Ancora oggi è difficile quantificare il numero delle vittime del disastro di Cernobyl, le stime variano: si va da alcune migliaia a centinaia di migliaia di decessi. L’ unico numero certo è quello che riguarda i “liquidatori”, le persone mandate allo sbaraglio per limitare i danni dell’incidente: dei 350.000 liquidatori ucraini oggi solo 120.000 sono ancora vivi. Anche in Italia si seppe dell’incidente solo il 28 aprile ed esso segnò la fine della breve stagione nucleare italiana.
Il referendum del novembre 1987 fece, infatti, il pieno di voti con circa il 72% degli italiani che disse sì’ alla chiusura degli impianti nucleari. A Cernobyl intanto per contenere le fuoriuscite di materiale radioattivo, tra luglio e novembre del 1986 fu rapidamente costruito un “sarcofago” di cemento armato sopra il reattore 4. Adesso questa struttura è piuttosto malandata e non offre alcuna sicurezza nel tempo e, per questo motivo, se ne sta costruendo un’altra più moderna, in acciaio, con un’arcata alta come un palazzo di 30 piani.

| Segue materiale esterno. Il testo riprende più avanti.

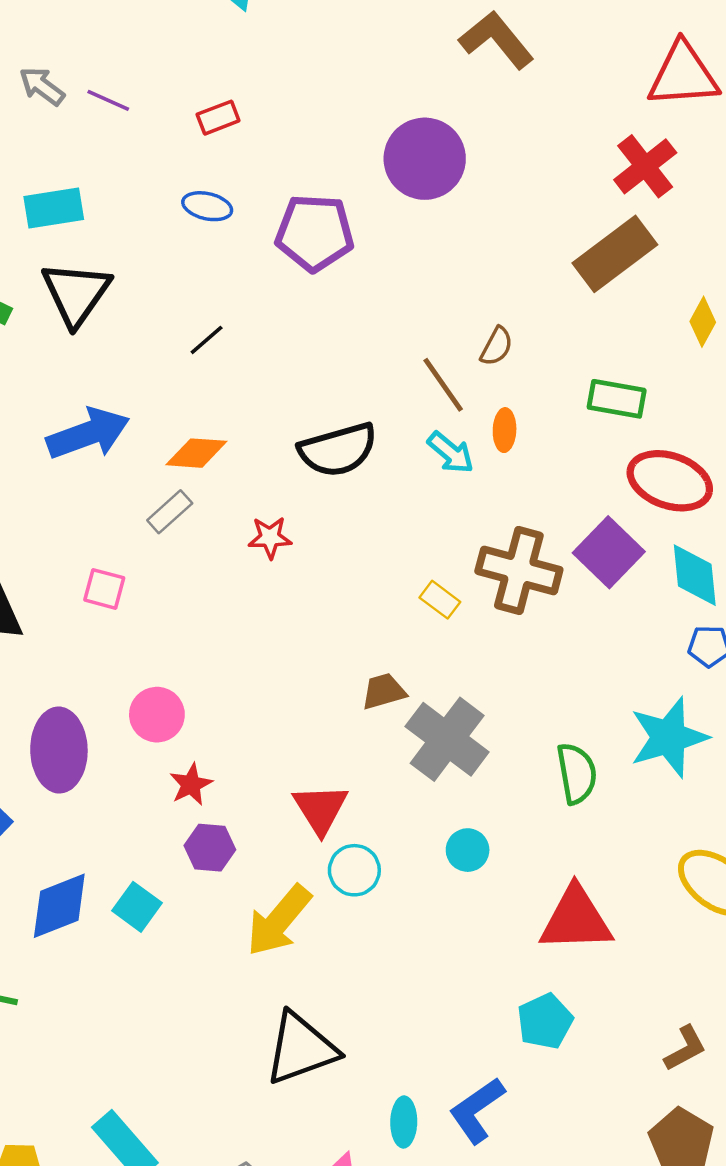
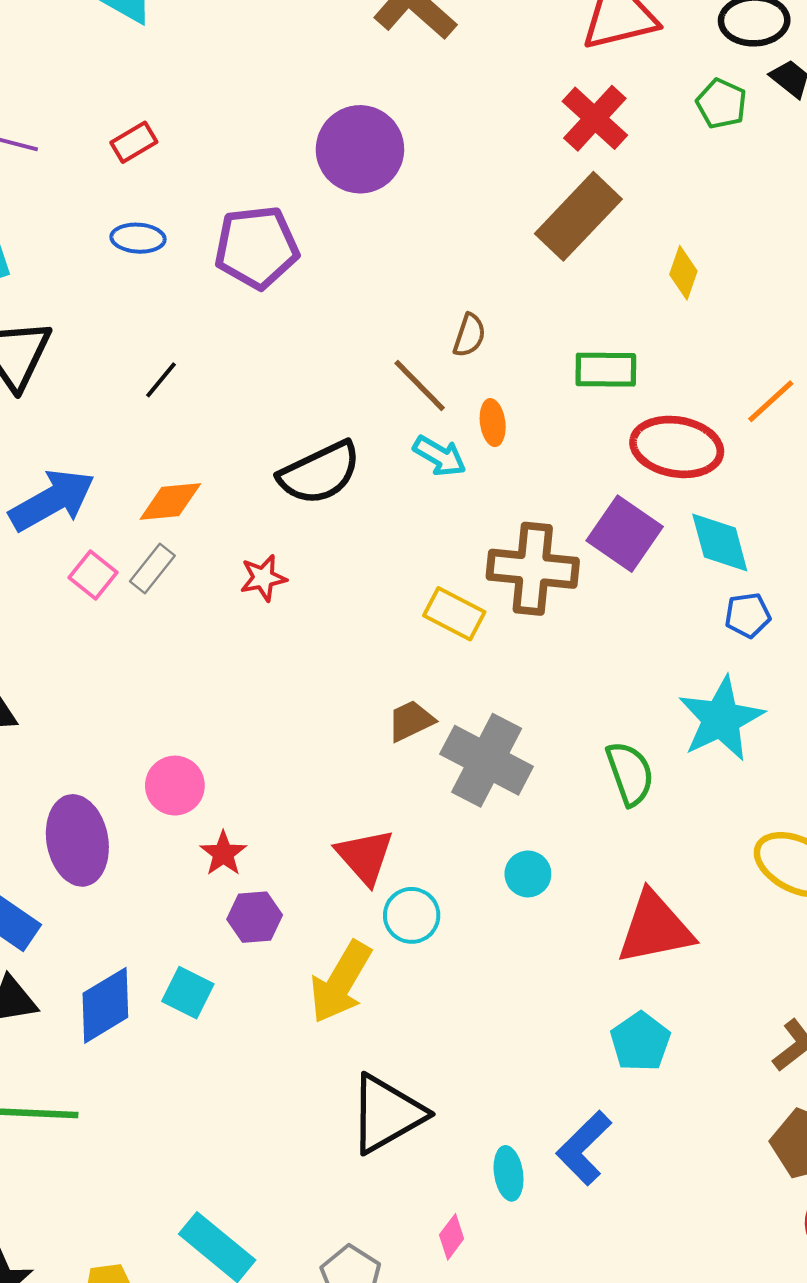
pink square: (104, 589) -> (93, 575), moved, turned 33
yellow rectangle: (440, 600) -> (454, 614), size x1.4

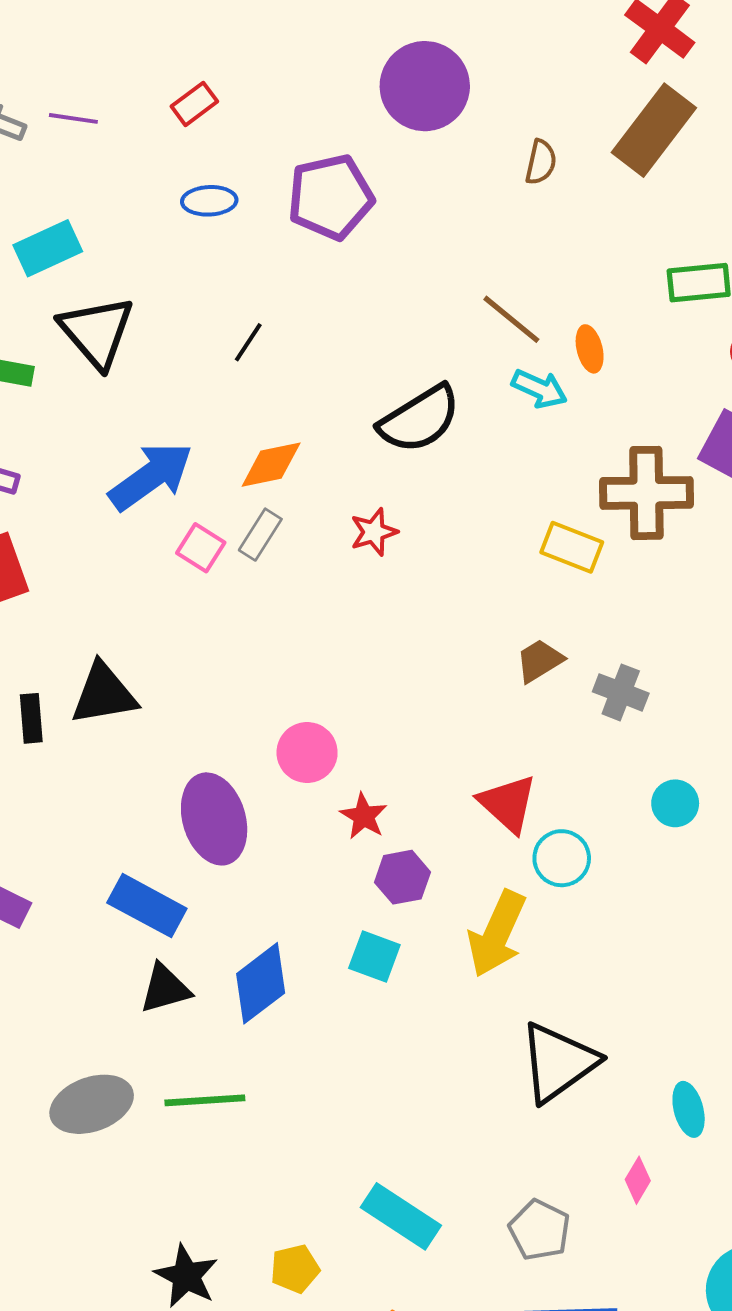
brown semicircle: (469, 335) -> (541, 162), moved
gray cross: (487, 760) -> (621, 692), size x0.6
cyan square: (188, 993) -> (374, 957), moved

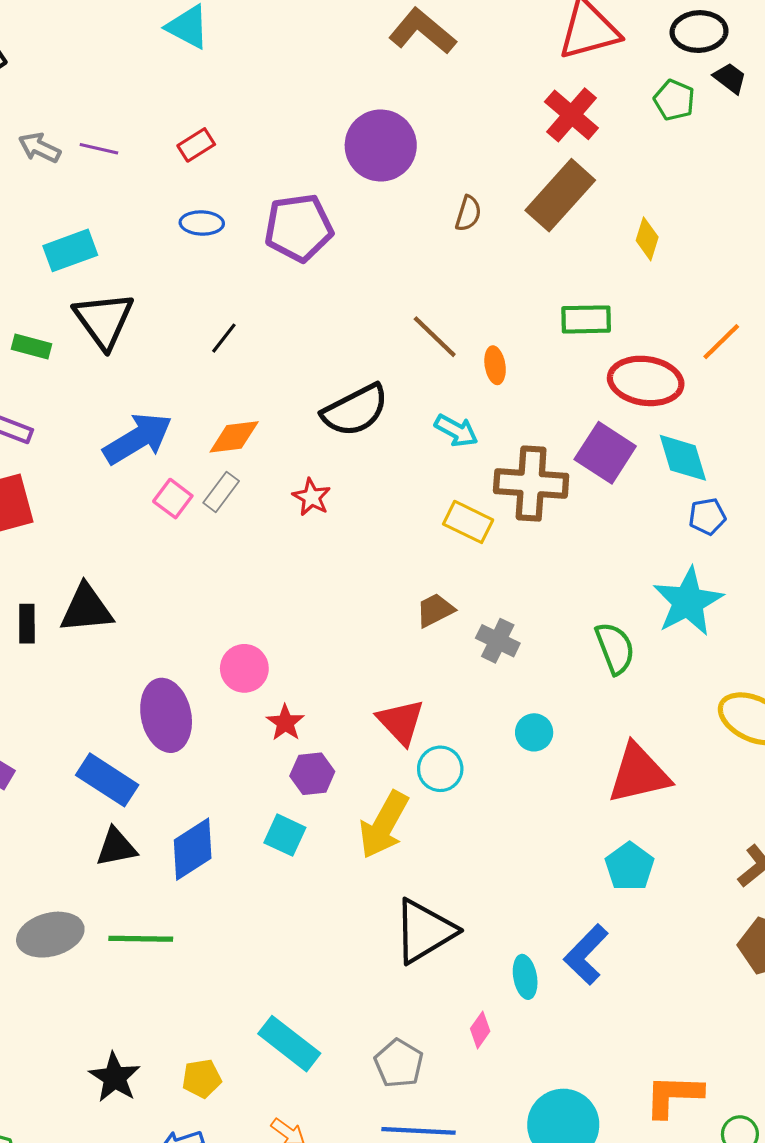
cyan arrow: (539, 389) -> (456, 431), moved
red star: (374, 532) -> (312, 497), turned -30

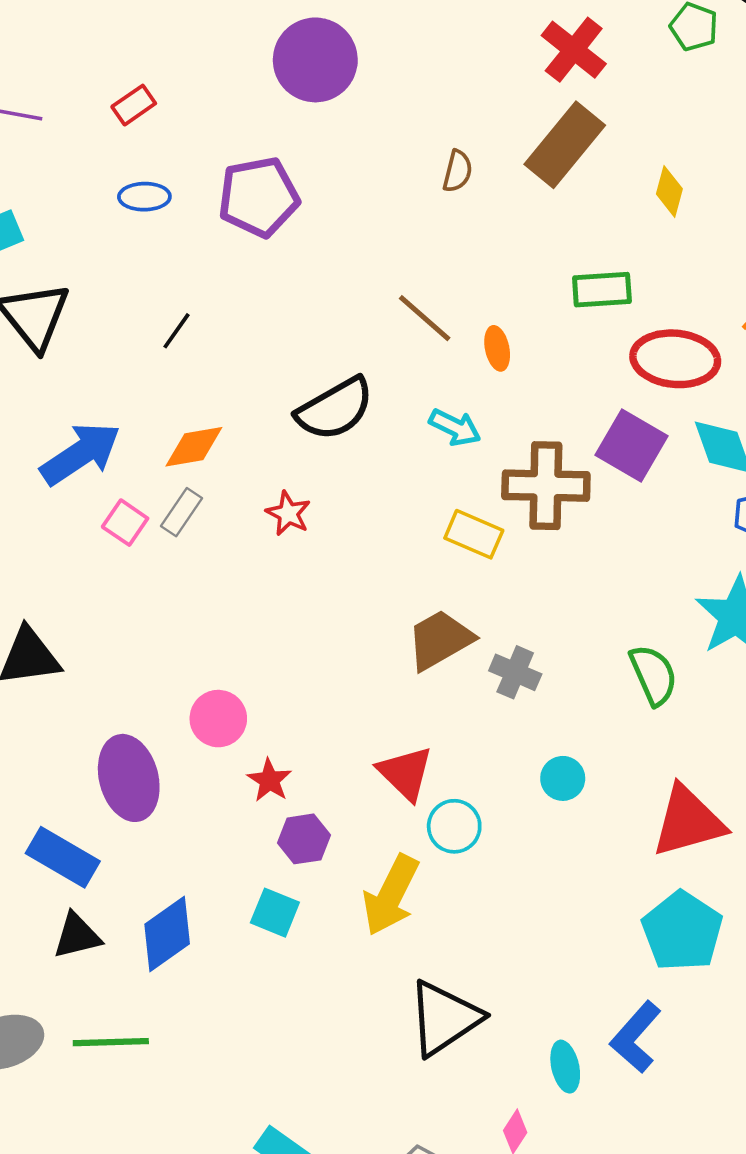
purple circle: (381, 146) -> (315, 60), moved
brown trapezoid: (435, 610) -> (440, 640), size x1.5
cyan pentagon: (630, 867) -> (682, 931), size x1.4

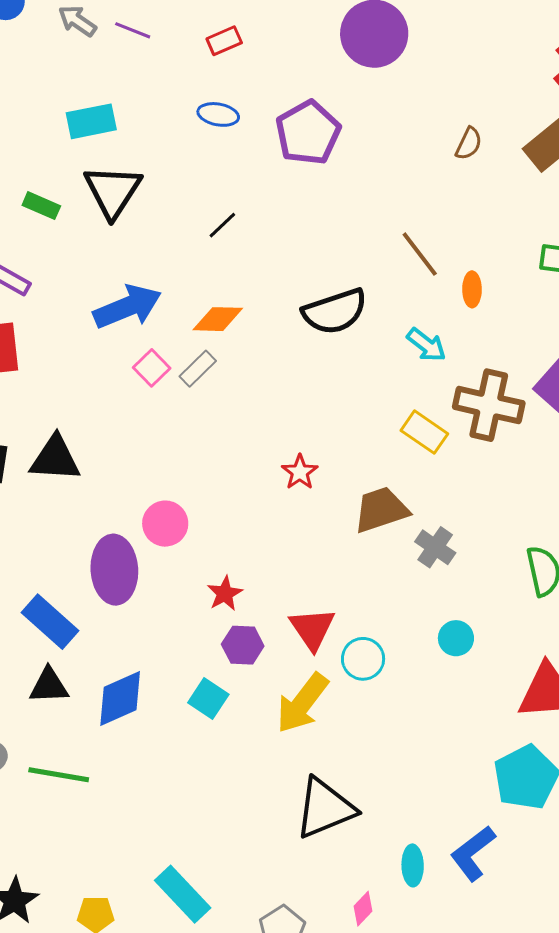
purple pentagon: (259, 197) -> (308, 133), turned -30
red star: (288, 513) -> (300, 472), moved
pink circle: (218, 719) -> (165, 524), moved
red triangle: (405, 773) -> (312, 629), moved

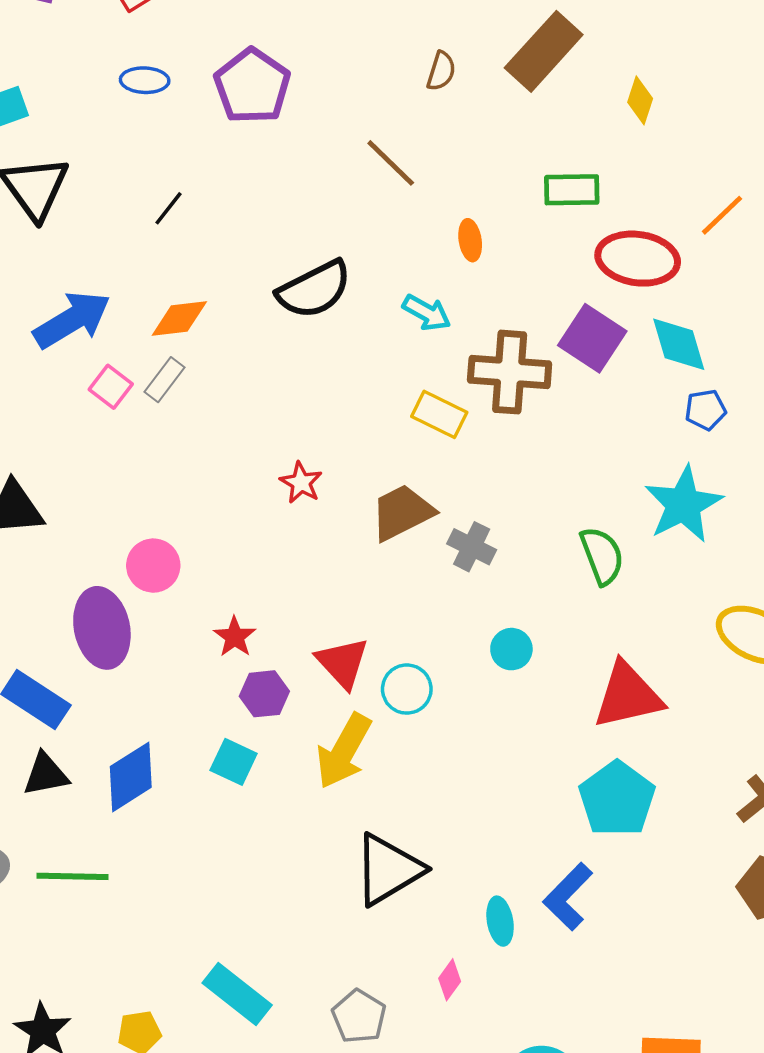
brown line: (420, 254) -> (391, 163), moved

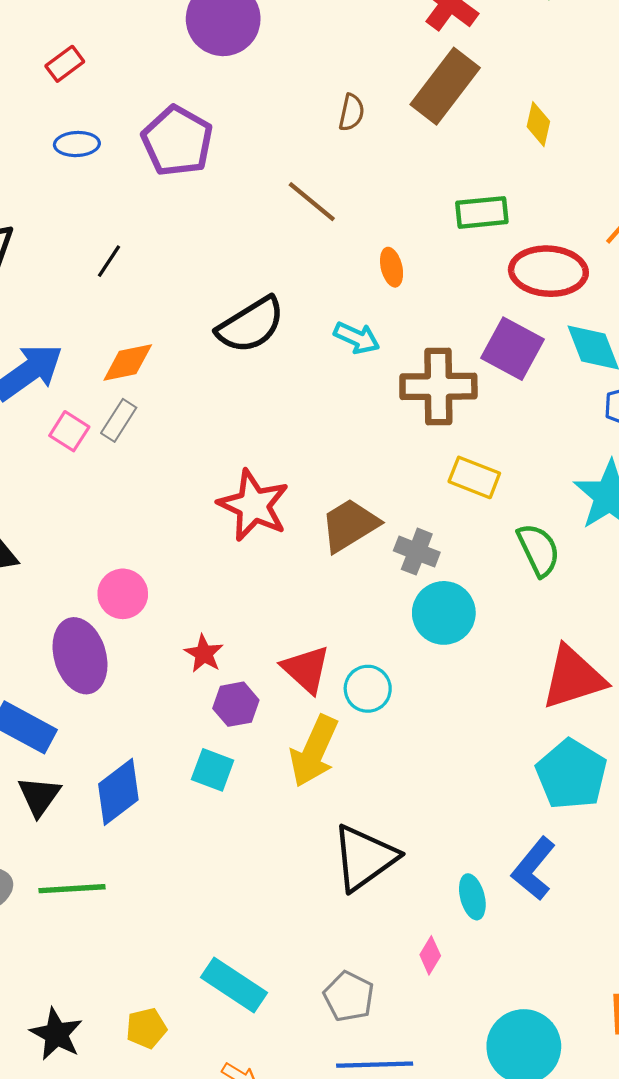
yellow rectangle: (439, 414) -> (474, 477), moved
red star: (301, 483) -> (253, 505), size x1.8
cyan circle: (511, 649) -> (444, 613), moved, size x1.6
black triangle: (46, 774) -> (39, 796), turned -39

Questa nuova struttura, chiamata new safe confinement, è un progetto che costerà due miliardi di euro ed è finanziato da donazioni internazionali e dalla Banca europea per la ricostruzione e lo sviluppo. Dopo che la struttura sarà installata, robot disegnati ad hoc (come sta avvenendo a Fukushima), inizieranno a smantellare il sarcofago ed il reattore e a raccogliere i rifiuti radioattivi che verranno stoccati in un impianto nelle vicinanze. Secondo il timing attuale questo processo di smantellamento e messa in sicurezza dovrebbe prendere il via nel 2017, completarsi nel 2023 e garantire la sicurezza per almeno un secolo.